Your objective:
Extract every line from the records below that contains the word "Anerkennung".

******************************

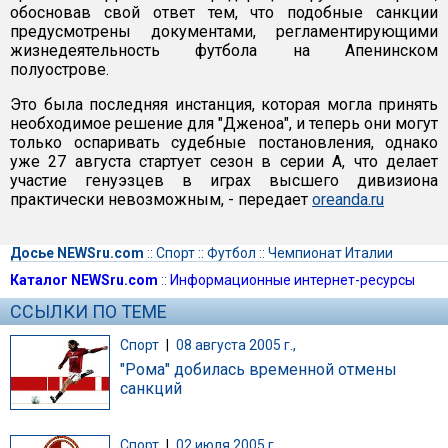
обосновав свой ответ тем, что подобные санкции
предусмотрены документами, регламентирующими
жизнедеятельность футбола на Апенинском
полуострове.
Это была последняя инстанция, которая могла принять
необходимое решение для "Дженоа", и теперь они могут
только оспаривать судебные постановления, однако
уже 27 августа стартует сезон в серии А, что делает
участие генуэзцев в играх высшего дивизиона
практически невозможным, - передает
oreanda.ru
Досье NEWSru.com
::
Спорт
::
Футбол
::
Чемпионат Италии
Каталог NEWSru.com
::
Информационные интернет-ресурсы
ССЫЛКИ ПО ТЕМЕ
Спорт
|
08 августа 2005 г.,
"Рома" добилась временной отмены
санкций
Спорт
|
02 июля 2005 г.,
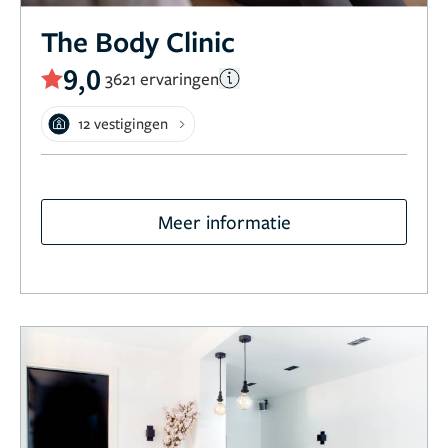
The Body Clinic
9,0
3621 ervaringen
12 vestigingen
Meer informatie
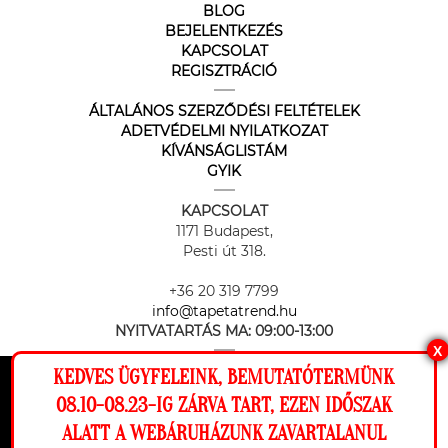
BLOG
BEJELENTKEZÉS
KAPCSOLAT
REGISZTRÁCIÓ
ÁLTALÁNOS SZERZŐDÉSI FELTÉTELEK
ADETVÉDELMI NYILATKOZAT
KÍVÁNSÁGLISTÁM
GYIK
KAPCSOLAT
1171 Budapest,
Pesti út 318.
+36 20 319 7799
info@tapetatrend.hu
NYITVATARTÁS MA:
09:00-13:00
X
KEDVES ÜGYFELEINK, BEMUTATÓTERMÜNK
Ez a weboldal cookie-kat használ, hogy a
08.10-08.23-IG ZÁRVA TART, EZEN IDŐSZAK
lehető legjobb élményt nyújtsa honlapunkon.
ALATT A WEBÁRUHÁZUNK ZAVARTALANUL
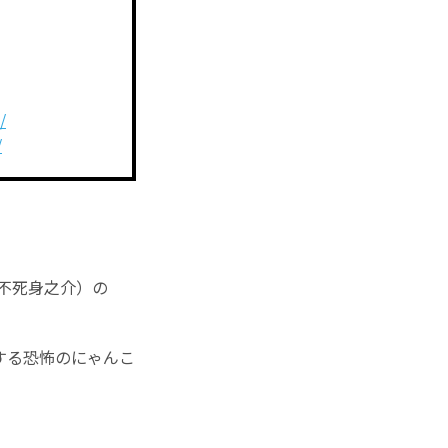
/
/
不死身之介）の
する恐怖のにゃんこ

******************************

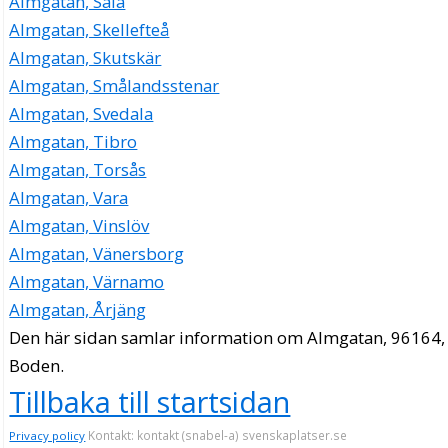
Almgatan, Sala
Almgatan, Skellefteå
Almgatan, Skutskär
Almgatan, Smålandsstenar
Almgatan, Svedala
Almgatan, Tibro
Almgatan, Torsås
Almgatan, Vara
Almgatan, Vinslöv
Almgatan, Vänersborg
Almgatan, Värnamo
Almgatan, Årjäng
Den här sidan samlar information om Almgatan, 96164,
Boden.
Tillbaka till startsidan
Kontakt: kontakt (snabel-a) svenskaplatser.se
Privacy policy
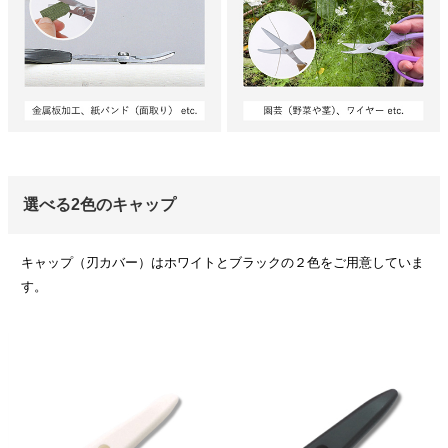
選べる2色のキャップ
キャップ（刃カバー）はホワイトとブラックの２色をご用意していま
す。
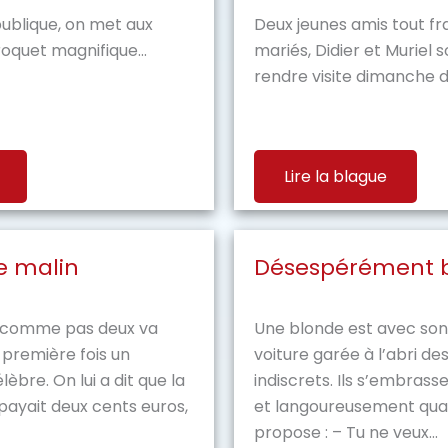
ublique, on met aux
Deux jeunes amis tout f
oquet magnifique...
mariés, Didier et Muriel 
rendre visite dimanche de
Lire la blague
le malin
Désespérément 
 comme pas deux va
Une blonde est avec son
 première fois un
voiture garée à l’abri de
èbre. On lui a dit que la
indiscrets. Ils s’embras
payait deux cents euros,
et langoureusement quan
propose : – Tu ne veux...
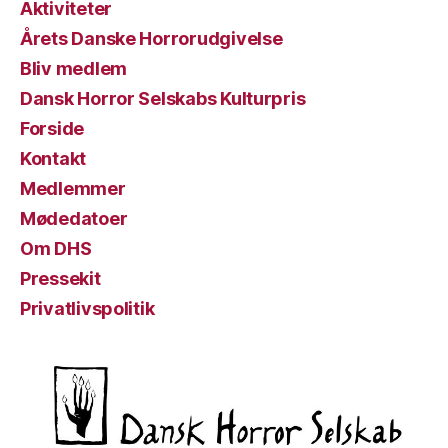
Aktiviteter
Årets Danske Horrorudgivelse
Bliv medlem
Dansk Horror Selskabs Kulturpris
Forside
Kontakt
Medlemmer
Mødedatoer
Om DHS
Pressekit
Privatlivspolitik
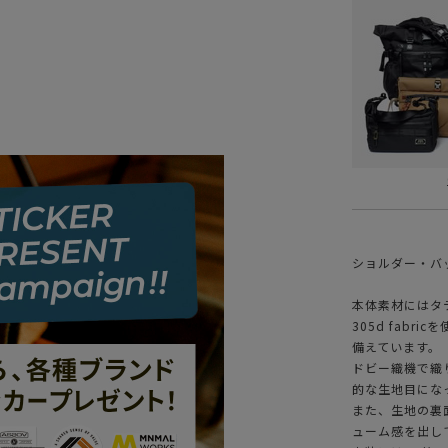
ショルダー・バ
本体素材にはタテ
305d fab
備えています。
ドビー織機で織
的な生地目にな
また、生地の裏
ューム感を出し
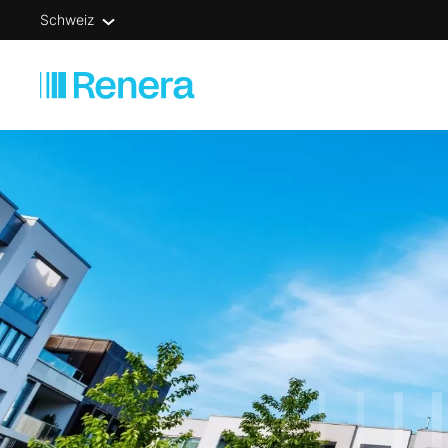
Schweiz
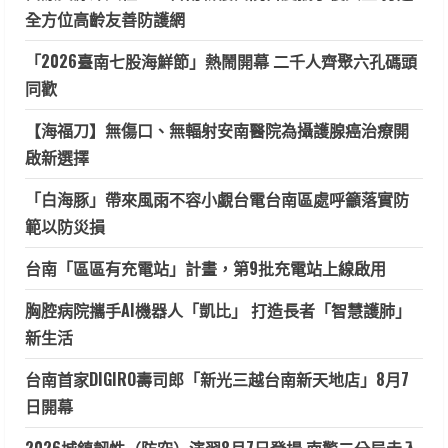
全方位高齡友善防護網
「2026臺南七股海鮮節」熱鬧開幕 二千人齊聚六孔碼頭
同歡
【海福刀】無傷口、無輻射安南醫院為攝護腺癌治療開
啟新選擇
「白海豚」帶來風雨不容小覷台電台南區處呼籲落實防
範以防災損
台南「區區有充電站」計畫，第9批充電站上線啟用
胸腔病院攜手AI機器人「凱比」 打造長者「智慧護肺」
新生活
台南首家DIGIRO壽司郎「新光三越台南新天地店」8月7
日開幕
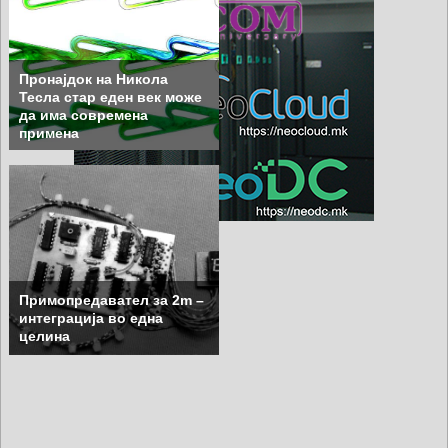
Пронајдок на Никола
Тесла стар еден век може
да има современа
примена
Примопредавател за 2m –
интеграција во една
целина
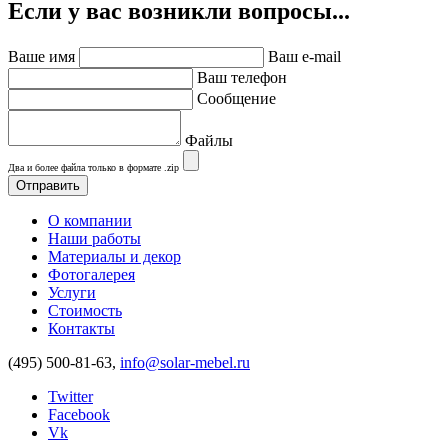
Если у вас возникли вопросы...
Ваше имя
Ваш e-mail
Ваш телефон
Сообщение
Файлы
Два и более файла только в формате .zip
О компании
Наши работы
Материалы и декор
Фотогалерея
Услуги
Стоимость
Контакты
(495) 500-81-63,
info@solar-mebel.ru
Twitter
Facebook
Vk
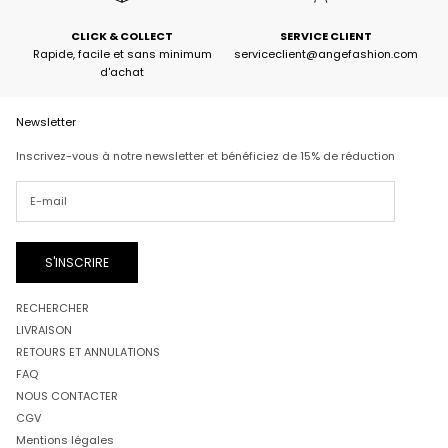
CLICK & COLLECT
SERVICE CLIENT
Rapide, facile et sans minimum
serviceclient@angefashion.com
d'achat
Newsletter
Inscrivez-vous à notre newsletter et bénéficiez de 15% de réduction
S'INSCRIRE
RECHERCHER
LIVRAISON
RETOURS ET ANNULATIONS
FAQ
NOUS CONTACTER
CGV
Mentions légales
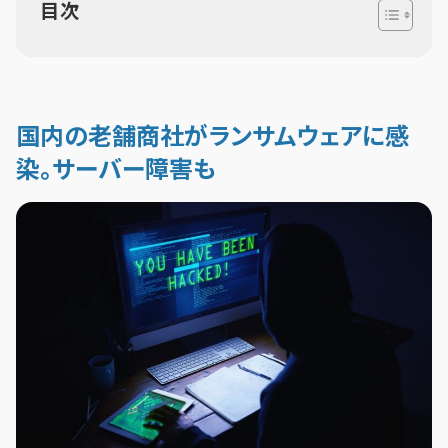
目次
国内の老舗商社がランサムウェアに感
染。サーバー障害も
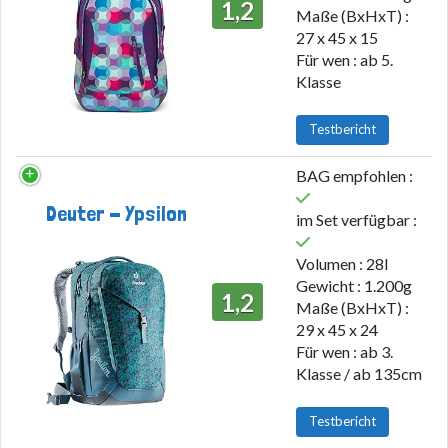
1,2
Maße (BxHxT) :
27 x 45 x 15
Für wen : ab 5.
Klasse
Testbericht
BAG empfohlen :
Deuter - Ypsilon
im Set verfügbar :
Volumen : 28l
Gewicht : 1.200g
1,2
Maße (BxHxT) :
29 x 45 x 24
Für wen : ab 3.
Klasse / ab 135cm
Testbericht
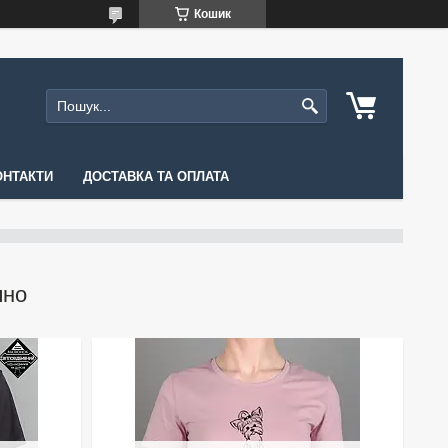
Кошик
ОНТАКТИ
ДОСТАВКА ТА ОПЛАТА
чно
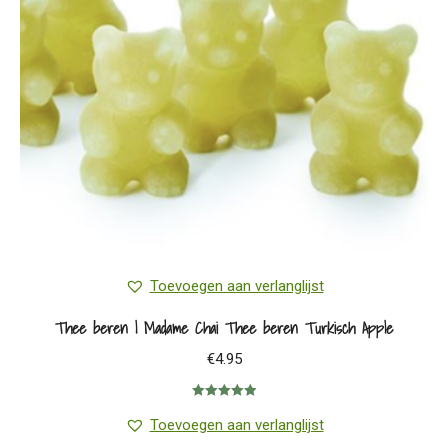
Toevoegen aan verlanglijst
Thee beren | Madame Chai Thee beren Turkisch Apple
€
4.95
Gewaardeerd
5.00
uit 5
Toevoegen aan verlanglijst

******************************

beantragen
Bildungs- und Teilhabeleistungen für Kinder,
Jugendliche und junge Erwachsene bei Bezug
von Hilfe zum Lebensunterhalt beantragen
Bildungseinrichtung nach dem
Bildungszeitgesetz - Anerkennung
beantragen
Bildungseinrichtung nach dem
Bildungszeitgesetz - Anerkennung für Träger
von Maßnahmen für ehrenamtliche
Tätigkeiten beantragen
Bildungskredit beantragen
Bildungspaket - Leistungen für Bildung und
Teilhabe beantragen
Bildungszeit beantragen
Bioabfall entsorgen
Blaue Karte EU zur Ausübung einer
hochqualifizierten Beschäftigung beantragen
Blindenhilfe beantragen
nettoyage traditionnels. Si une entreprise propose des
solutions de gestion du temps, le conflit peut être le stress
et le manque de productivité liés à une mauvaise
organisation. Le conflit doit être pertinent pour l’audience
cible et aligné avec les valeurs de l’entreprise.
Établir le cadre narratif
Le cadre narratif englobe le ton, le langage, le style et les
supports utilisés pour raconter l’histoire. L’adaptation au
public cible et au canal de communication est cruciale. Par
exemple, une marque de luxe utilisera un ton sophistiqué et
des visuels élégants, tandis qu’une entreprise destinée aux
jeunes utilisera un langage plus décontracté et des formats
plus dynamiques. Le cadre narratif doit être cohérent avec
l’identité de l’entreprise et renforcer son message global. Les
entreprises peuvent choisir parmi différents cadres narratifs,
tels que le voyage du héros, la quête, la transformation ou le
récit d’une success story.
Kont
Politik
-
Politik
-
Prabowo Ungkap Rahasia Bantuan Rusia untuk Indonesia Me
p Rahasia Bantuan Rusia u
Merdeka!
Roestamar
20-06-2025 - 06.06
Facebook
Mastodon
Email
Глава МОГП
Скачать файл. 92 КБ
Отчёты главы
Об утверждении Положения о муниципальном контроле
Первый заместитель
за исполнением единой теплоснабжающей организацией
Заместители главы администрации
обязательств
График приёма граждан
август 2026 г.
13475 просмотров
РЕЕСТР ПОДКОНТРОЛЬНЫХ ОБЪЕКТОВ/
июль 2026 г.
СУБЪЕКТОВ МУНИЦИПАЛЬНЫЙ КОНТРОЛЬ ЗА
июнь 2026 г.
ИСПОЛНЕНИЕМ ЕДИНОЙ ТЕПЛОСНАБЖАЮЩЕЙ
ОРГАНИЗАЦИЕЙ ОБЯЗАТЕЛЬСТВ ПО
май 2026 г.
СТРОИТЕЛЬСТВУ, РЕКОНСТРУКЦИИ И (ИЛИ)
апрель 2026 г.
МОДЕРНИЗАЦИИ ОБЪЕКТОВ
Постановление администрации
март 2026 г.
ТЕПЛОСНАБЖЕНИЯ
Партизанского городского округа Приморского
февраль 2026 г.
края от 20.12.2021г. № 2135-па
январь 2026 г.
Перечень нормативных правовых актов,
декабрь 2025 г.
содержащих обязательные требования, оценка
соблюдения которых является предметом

******************************

Result for this exercise:
Bildungszeitgesetz - Anerkennung
Bildungszeitgesetz - Anerkennung für Träger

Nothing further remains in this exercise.